- Data excerpts

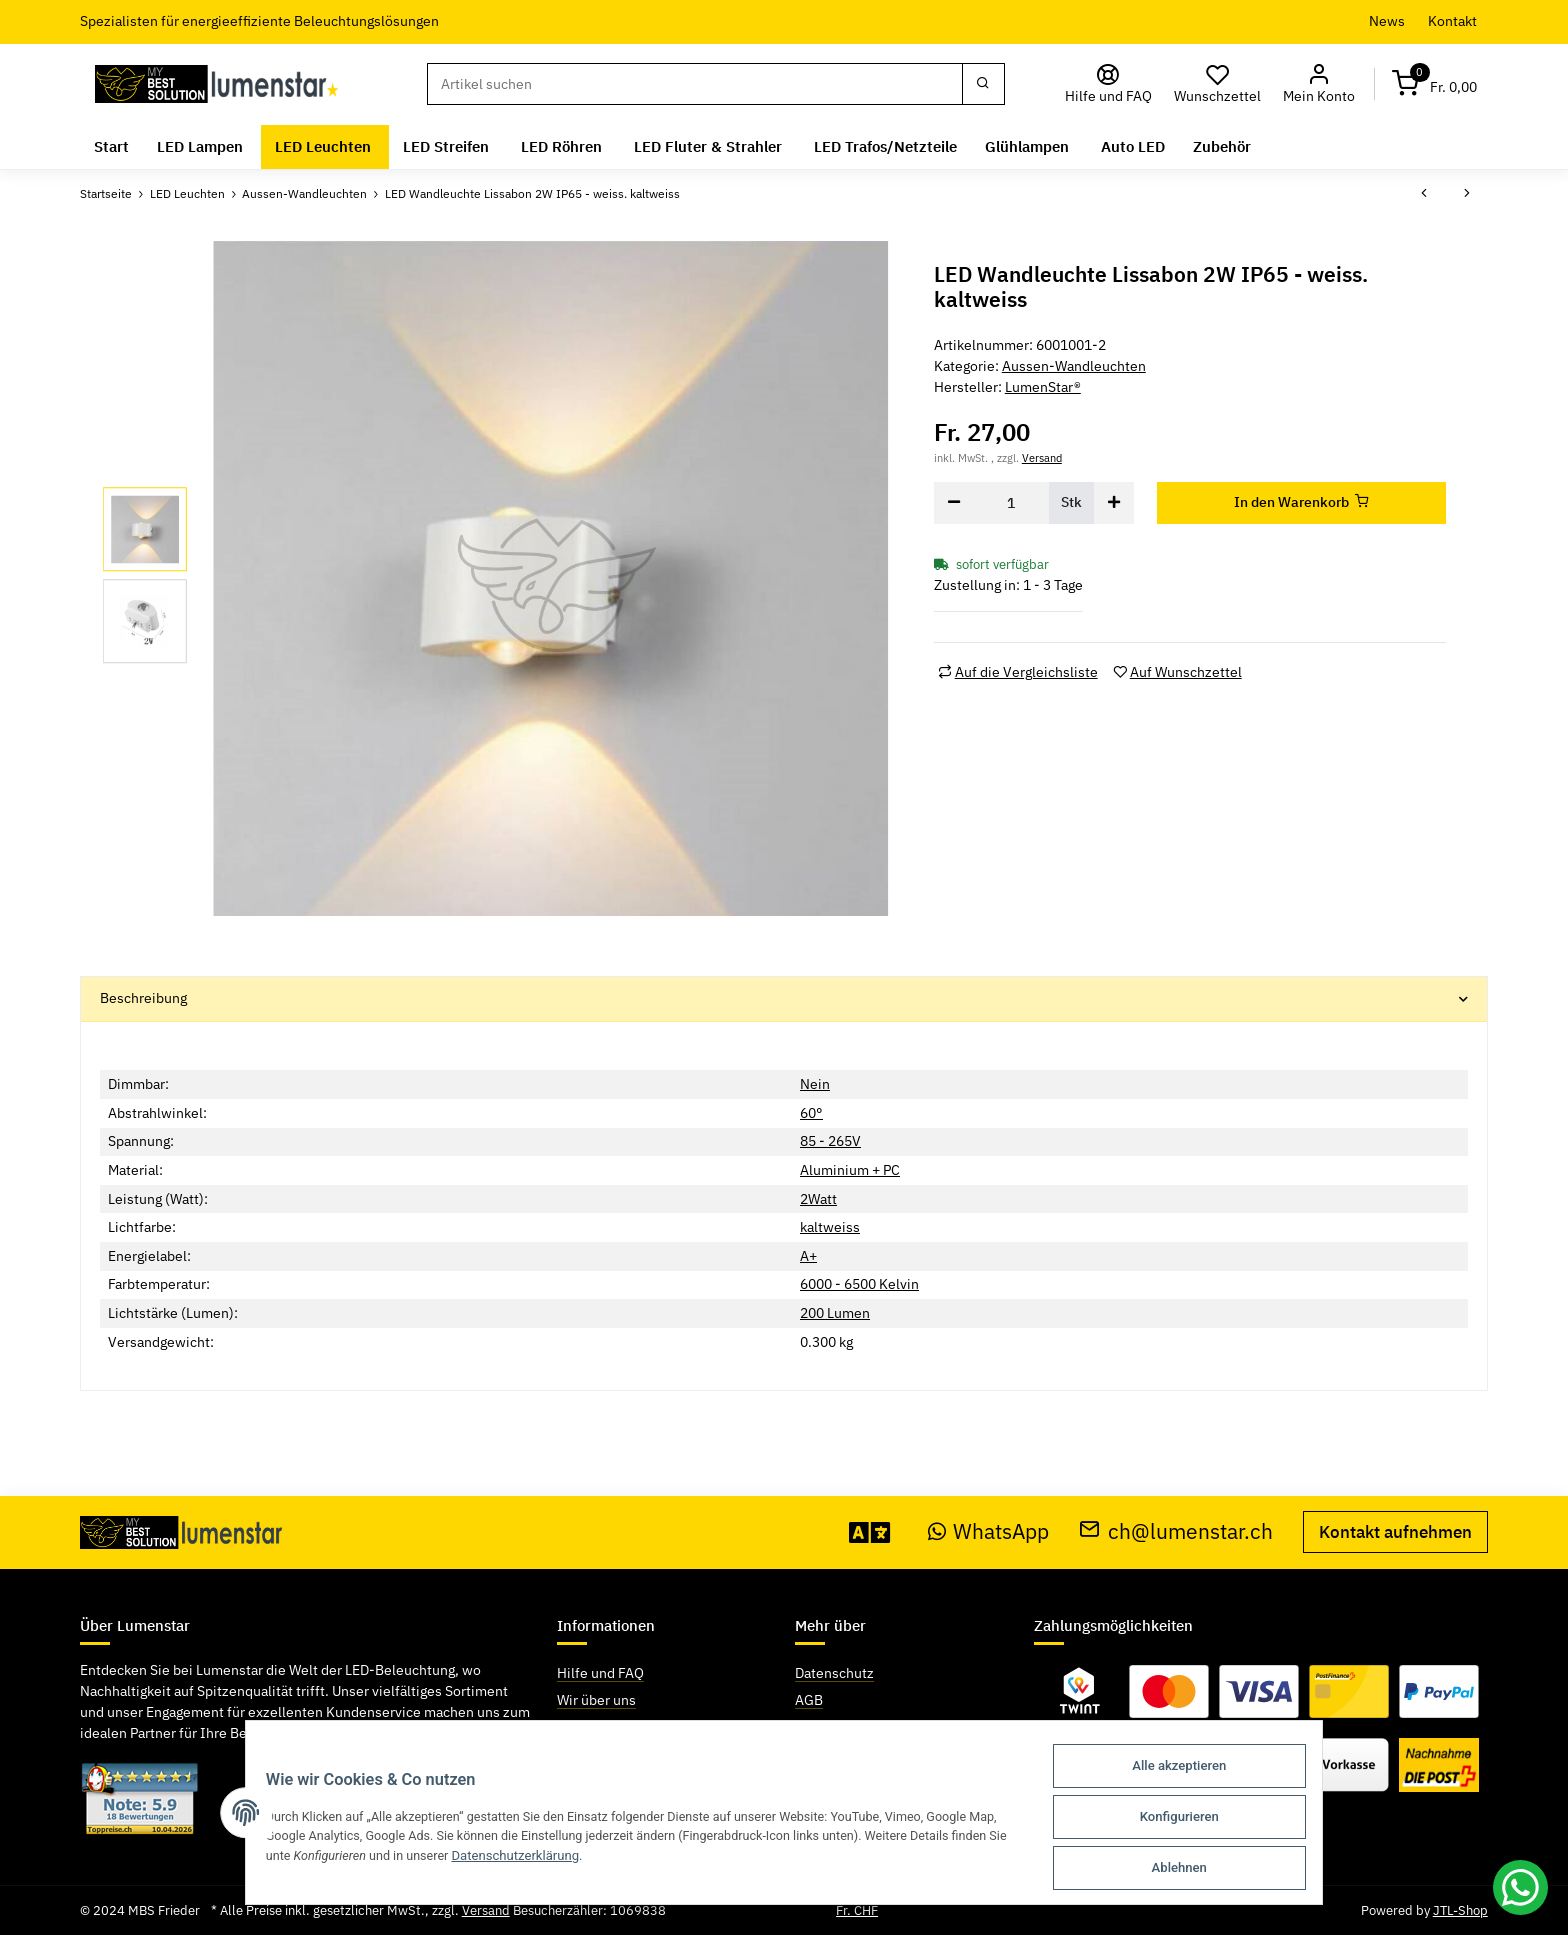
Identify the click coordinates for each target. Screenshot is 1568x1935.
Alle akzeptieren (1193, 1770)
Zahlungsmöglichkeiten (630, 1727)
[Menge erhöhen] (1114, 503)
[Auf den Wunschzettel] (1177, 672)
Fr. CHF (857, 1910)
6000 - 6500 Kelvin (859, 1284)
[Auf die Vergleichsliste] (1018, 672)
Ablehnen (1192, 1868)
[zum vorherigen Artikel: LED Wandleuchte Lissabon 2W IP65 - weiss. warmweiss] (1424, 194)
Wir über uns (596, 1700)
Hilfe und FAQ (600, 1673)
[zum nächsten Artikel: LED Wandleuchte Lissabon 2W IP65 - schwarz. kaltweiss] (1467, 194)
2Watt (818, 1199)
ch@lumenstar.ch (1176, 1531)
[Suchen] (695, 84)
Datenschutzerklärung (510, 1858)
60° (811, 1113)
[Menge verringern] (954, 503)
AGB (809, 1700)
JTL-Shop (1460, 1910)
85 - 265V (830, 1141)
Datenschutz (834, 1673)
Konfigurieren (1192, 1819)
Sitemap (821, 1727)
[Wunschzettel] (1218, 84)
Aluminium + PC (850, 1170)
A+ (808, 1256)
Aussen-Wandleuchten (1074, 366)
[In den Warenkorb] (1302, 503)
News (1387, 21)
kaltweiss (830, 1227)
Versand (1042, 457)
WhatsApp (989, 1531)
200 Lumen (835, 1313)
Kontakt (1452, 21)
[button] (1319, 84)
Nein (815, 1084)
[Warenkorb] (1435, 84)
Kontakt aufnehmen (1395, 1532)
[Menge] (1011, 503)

- Work request
From the line containing "Ablehnen (1192, 1868)" down to the last line of the records, transcribe every line exactly and add nothing else.

- Solution
Ablehnen (1192, 1868)
[zum vorherigen Artikel: LED Wandleuchte Lissabon 2W IP65 - weiss. warmweiss] (1424, 194)
Wir über uns (596, 1700)
Hilfe und FAQ (600, 1673)
[zum nächsten Artikel: LED Wandleuchte Lissabon 2W IP65 - schwarz. kaltweiss] (1467, 194)
2Watt (818, 1199)
ch@lumenstar.ch (1176, 1531)
[Suchen] (695, 84)
Datenschutzerklärung (510, 1858)
60° (811, 1113)
[Menge verringern] (954, 503)
AGB (809, 1700)
JTL-Shop (1460, 1910)
85 - 265V (830, 1141)
Datenschutz (834, 1673)
Konfigurieren (1192, 1819)
Sitemap (821, 1727)
[Wunschzettel] (1218, 84)
Aluminium + PC (850, 1170)
A+ (808, 1256)
Aussen-Wandleuchten (1074, 366)
[In den Warenkorb] (1302, 503)
News (1387, 21)
kaltweiss (830, 1227)
Versand (1042, 457)
WhatsApp (989, 1531)
200 Lumen (835, 1313)
Kontakt (1452, 21)
[button] (1319, 84)
Nein (815, 1084)
[Warenkorb] (1435, 84)
Kontakt aufnehmen (1395, 1532)
[Menge] (1011, 503)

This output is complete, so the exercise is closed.